Publicado em 31/05/2026 às 08:24
Porta-aviões Liaoning amplia projeção de poder naval da China em águas distantes, segundo revista dos EUA. © AP Photo / Kimani J. Wint / Marinha dos EUA

O grupo de ataque do porta-aviões Liaoning, da China, amplia o alcance operacional da Marinha do país em águas distantes, escreve uma revista estadunidense.

A revista salienta que as operações envolvendo o porta-aviões Liaoning e sua força-tarefa contribuem para o avanço do treinamento de combate em águas distantes e desenvolvem capacidades de combate integradas e de longo alcance, podendo influenciar o futuro equilíbrio de poder na região da Ásia-Pacífico.

"Espera-se que a experiência em operações em mares distantes seja cada vez mais valorizada, pois a Marinha [chinesa] do Exército de Libertação Popular está prestes a colocar em serviço porta-aviões de propulsão nuclear, mais adequados para operações de longo alcance. O primeiro deles foi recentemente observado com avanços significativos em sua construção", ressalta a publicação.
Porta-aviões Liaoning da China (imagem de arquivo)
Porta-aviões Liaoning da China (imagem de arquivo)

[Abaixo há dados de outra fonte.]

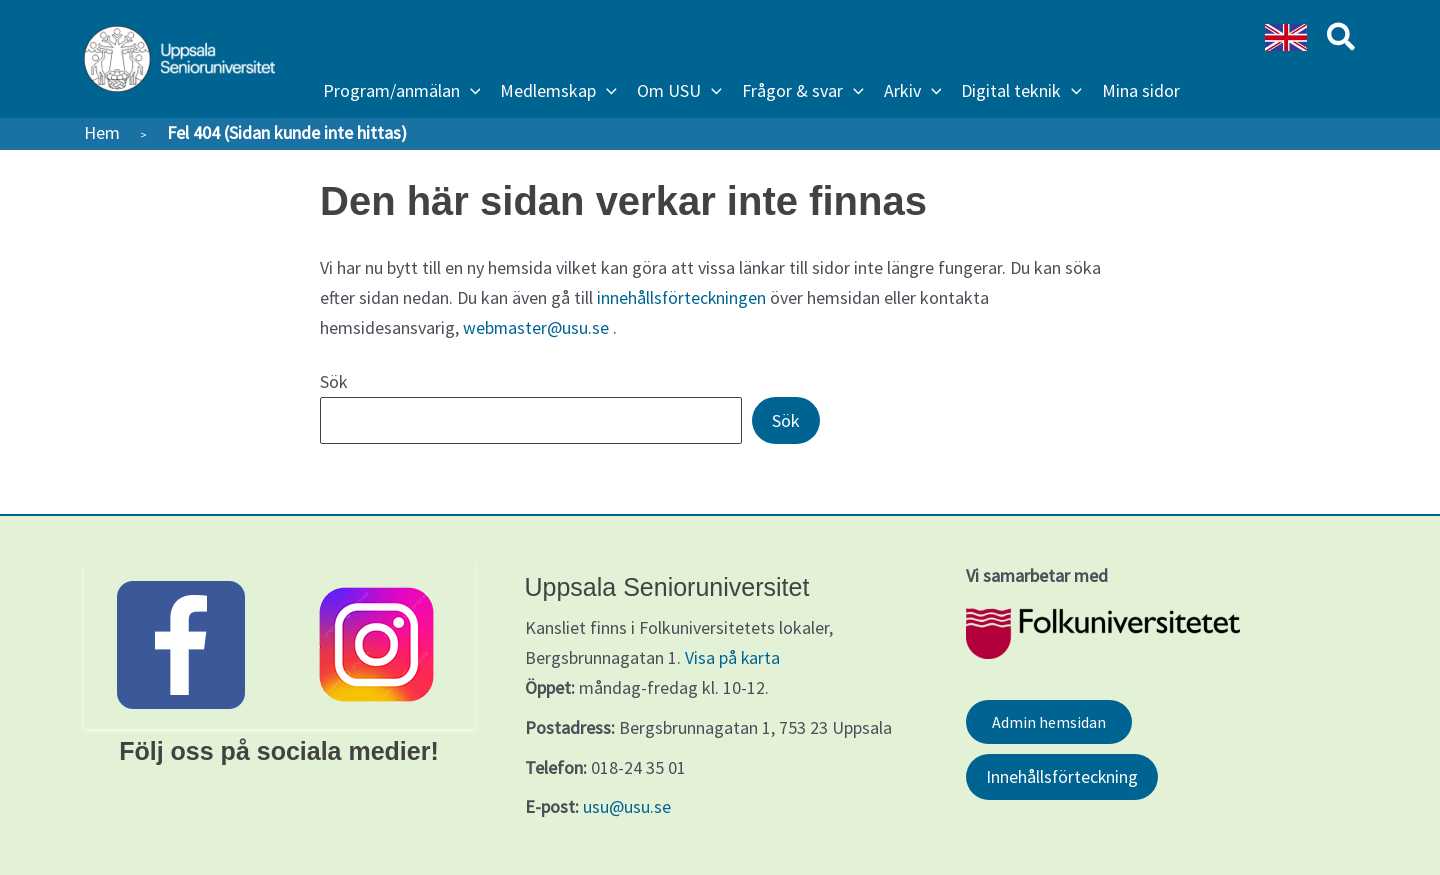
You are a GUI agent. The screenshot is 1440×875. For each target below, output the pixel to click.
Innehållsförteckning (1063, 776)
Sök (334, 380)
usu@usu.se (627, 805)
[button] (402, 91)
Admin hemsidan (1049, 721)
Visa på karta (733, 656)
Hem (102, 132)
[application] (470, 91)
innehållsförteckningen (682, 297)
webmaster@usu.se (536, 326)
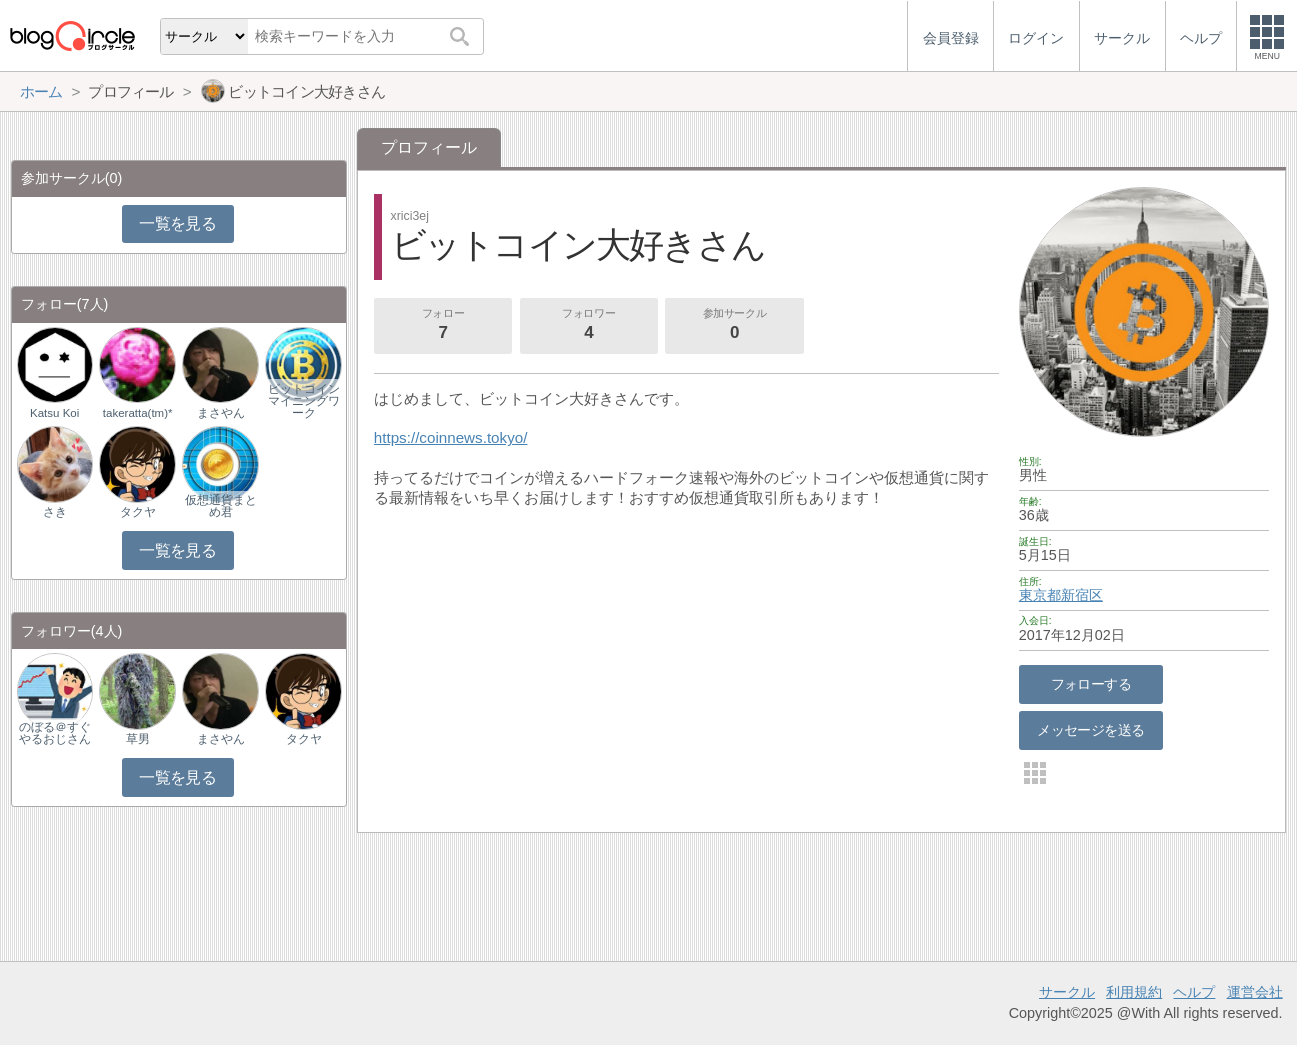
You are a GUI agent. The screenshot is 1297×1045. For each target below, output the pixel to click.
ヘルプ (1194, 992)
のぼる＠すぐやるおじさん (55, 733)
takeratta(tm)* (138, 413)
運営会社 (1255, 992)
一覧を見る (177, 223)
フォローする (1091, 684)
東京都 (1040, 595)
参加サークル (735, 326)
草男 (138, 739)
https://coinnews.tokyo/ (451, 437)
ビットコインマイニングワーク (304, 401)
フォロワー (589, 326)
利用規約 (1134, 992)
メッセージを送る (1090, 730)
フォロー (443, 326)
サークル (1067, 992)
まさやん (221, 413)
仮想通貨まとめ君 (221, 506)
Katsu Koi (54, 413)
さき (55, 512)
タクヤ (138, 512)
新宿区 (1082, 595)
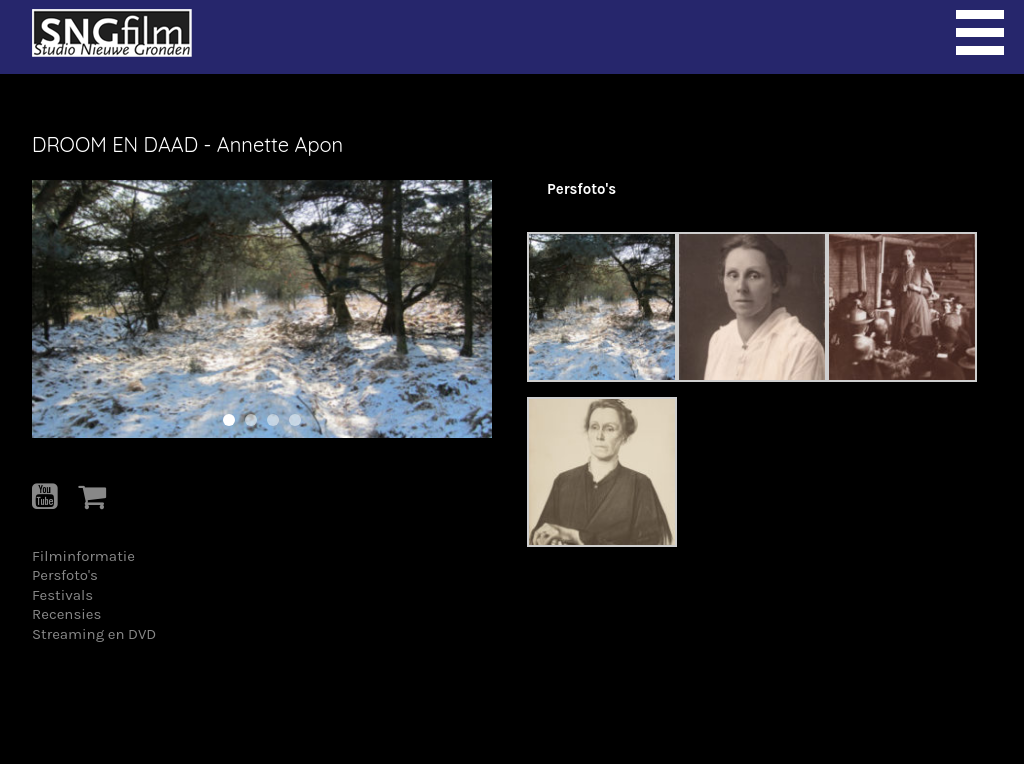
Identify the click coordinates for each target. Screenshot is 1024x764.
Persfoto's (65, 575)
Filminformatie (83, 556)
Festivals (62, 595)
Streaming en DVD (94, 634)
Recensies (66, 614)
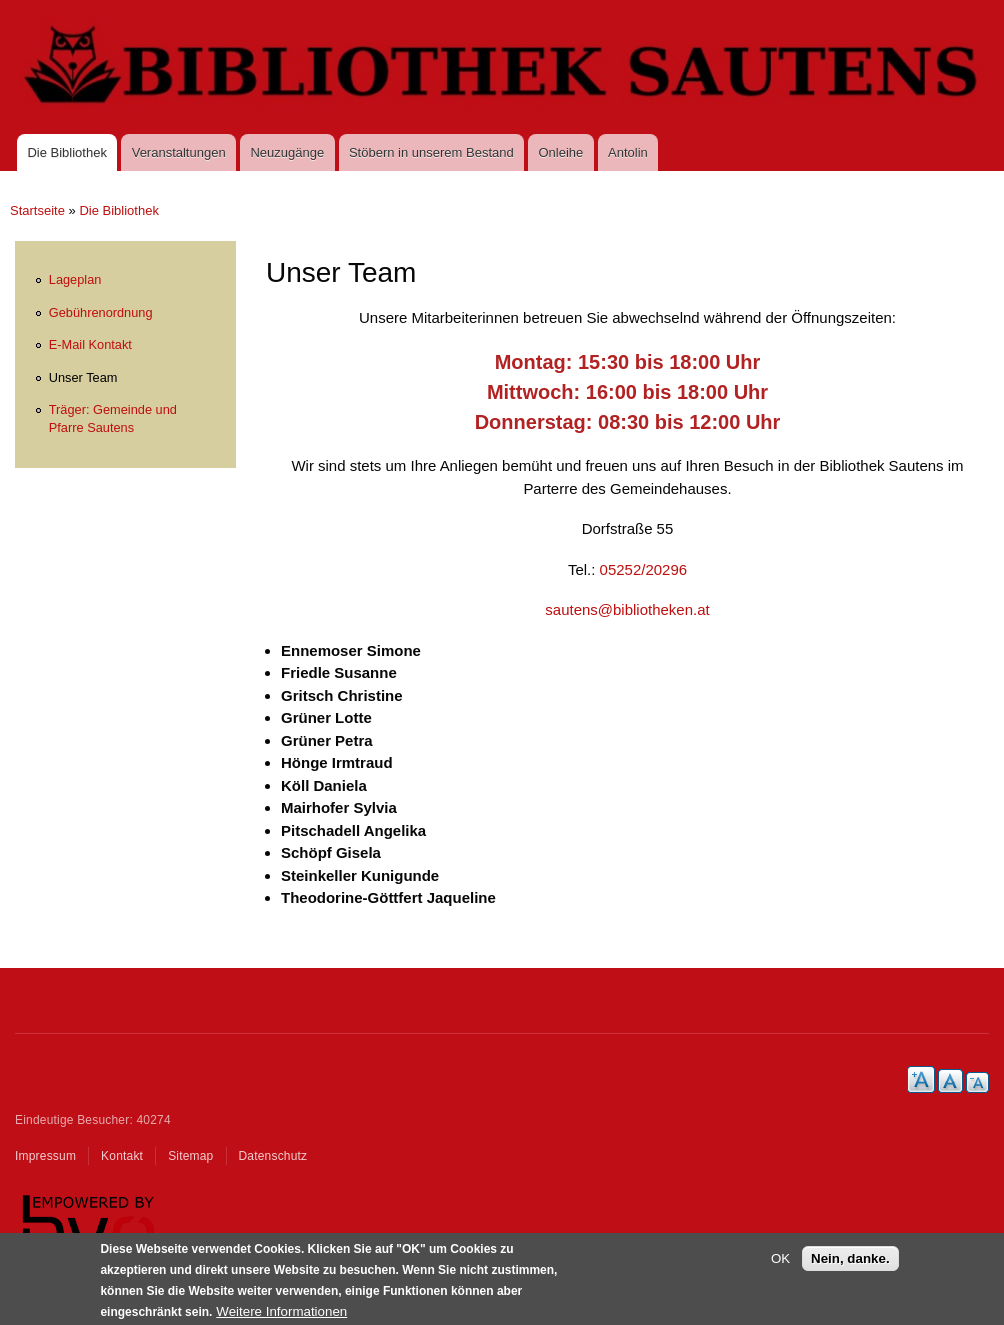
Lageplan (75, 279)
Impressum (45, 1156)
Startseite (37, 210)
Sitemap (190, 1156)
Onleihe (561, 152)
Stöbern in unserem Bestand (431, 152)
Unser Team (83, 377)
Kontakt (122, 1156)
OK (780, 1265)
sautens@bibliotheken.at (627, 609)
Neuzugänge (287, 152)
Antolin (628, 152)
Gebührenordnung (101, 312)
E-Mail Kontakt (90, 344)
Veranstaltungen (179, 152)
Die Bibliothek (67, 152)
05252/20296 (644, 569)
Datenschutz (273, 1156)
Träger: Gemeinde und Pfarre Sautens (113, 418)
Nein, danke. (850, 1265)
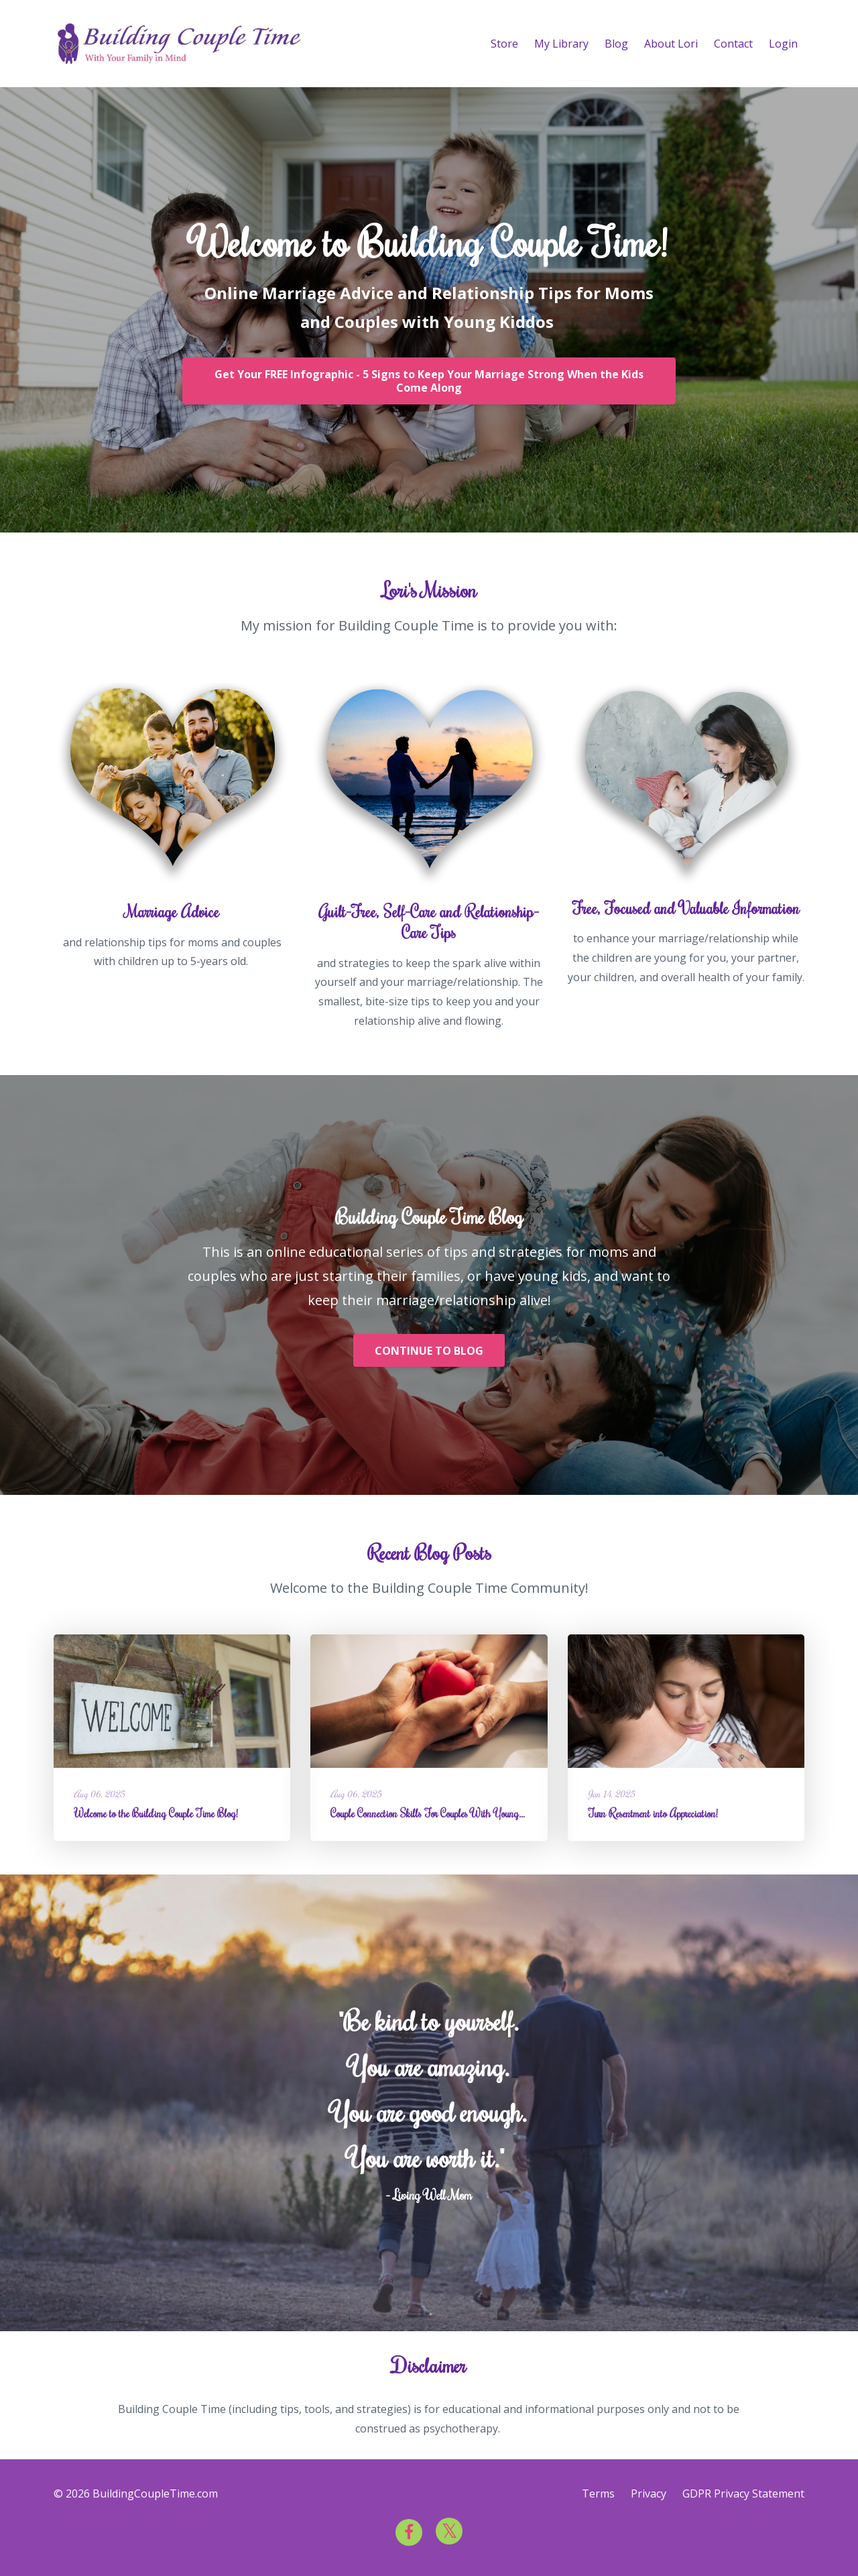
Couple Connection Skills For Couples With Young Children (442, 1813)
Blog (616, 43)
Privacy (648, 2493)
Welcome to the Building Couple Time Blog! (156, 1813)
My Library (561, 43)
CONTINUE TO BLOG (429, 1350)
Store (504, 43)
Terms (598, 2493)
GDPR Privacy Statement (743, 2493)
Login (783, 43)
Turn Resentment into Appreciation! (653, 1813)
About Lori (671, 43)
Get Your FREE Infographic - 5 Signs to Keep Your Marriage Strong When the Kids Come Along (429, 381)
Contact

Segundo a matéria, a expansão das operações em águas abertas pela China evidencia a crescente autoconfiança do país em sua capacidade de sustentar missões complexas longe de seu território, apesar dos desafios logísticos e operacionais.

Espera-se que o mais novo porta-aviões da China domine em breve as mobilizações de longo alcance, enquanto as plataformas existentes já demonstraram a capacidade de realizar operações aéreas em ritmo acelerado próximo a regiões estrategicamente sensíveis.

Atualizações recentes nas aeronaves baseadas em porta-aviões, incluindo sistemas de radar avançados, materiais aprimorados e capacidades de guerra eletrônica, aumentaram significativamente sua eficácia em combate, colocando-as entre os caças não furtivos mais capazes do mundo.

Esses avanços no poder aéreo são reforçados por frotas de escolta e submarinos cada vez mais sofisticados, criando grupos de ataque aeronavais altamente capazes e integrados.

Desdobramentos frequentes e manobras assertivas em águas disputadas evidenciam uma força em rápido amadurecimento, capaz de projetar poder e desafiar rivais regionais com crescente confiança, conclui a reportagem.

Anteriormente, uma mídia estadunidense havia informado que a construção naval da Marinha dos EUA tem tido sua pior prestação em 25 anos, colocando os Estados Unidos atrás da China no que toca ao ritmo de produção.